WandaVision on Disney+ will be a time-traveling avant-garde sitcom romp
By Dan Selcke
Disney+, Disney’s very own streaming service, is coming out in November. The company has a ton of content for it in the pipeline, including several shows starring characters from the Marvel Cinematic Universe. There’s Falcon and the Winter Soldier, Loki, and I’m sure a few we haven’t heard about yet.
And then there’s WandaVision, a show revolving around Wanda Maximoff/Scarlet Witch (Elizabeth Olsen) and Vision (Paul Bettany). Of all the Marvel shows on deck, this was probably the one I was least interested in…until I saw the poster:
First of all, didn’t Vision die in Avengers: Infinity War? (And I mean he died died, not snapped-away-and-snapped-back-in-Endgame died.) How will they bring him back. And once they do, how do he and Scarlet Witch end up living life as a stereotypically suburban couple in the 1950s? Just what in the wide world of sports is going on?
Olsen and Bettany further piqued my curiosity when talking to MTV News Disney’s recent D23 Expo. Watch below:
“I don’t think that myself or Lizzie have ever been more surprised when [Marvel Studios president Kevin Feige] pitched the idea to us,” Bettany said. “He pitched this idea for a sort of six-hour movie that I would never [have thought of] in a million years, which is why he is the one earning the really big bucks. It’s so avant garde, and weird, and messed up, and then moves seamlessly into more familiar territory. But the place where it starts is so odd.”
"In these situations, you always say ‘We’re really excited,’ but I’m genuinely blown away. As the scripts come in, the work is just so extraordinary."

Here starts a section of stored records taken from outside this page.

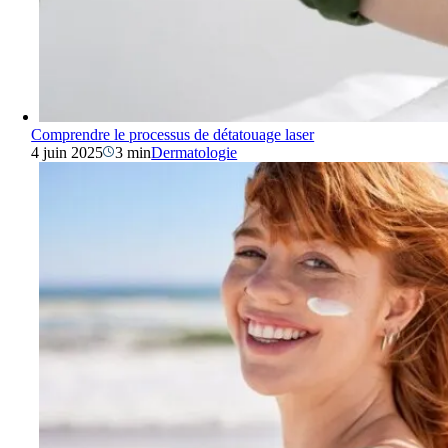
Comprendre le processus de détatouage laser
4 juin 2025
3 min
Dermatologie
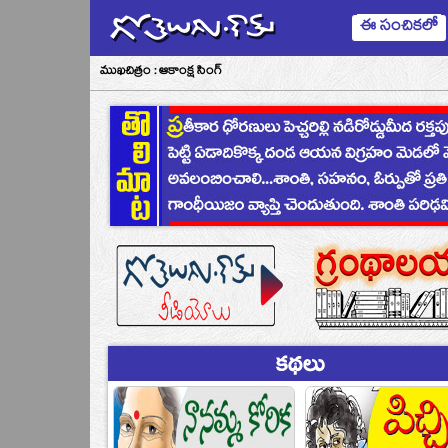
ఈ సంచికలో
ముఖచిత్రం : ఆకాంక్ష సింగ్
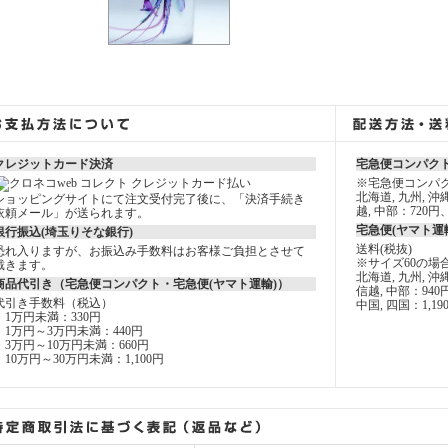
クレジットカード決済
宅急便コンパクト
※宅急便コンパク
北海道, 九州, 
ショッピングサイトにて注文受付完了後に、「決済手続き
越, 中部：720円
依頼メール」が送られます。
宅急便(ヤマト運
銀行振込(埼玉りそな銀行)
送料(税抜)
恐れ入りますが、お振込み手数料はお客様ご負担とさせて
※サイズ60の場
戴きます。
北海道, 九州, 沖
商品代引き（宅急便コンパクト・宅急便(ヤマト運輸)）
信越, 中部：940
代引き手数料（税込）
中国, 四国：1,19
・1万円未満：330円
・1万円～3万円未満：440円
・3万円～10万円未満：660円
・10万円～30万円未満：1,100円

Olsen sounded pretty psyched, too:
"We get to play around with a totally different genre with these characters that we have based in reality, one this planet Earth where it could also be exploded by aliens or whatever — that reality. We’ve based it there and now, we get to morph them into a sitcom universe and get to be stylized, we get to play around as actors, [and] we get to play around with time period. It’s just gonna be a wild ride and then it’s gonna morph back into the familiar world that we know of Marvel. It’s gonna be a mashup."
Avant garde? Playing with time period? A sitcom portion? Weird and messed up? WandaVision is officially my most anticipated MCU show.
Unfortunately, I’m not closer to understanding exactly how any of the weird stuff happens, or what it even is. Theories already abound. It could have something to do with Wanda using her powers to alter reality, or it may tie in to whatever’s going to happen in the upcoming Dr. Strange and the Multiverse of Madness. Marvel has a pretty remarkable track record at this point, so I’m willing to wait for them to deliver something good.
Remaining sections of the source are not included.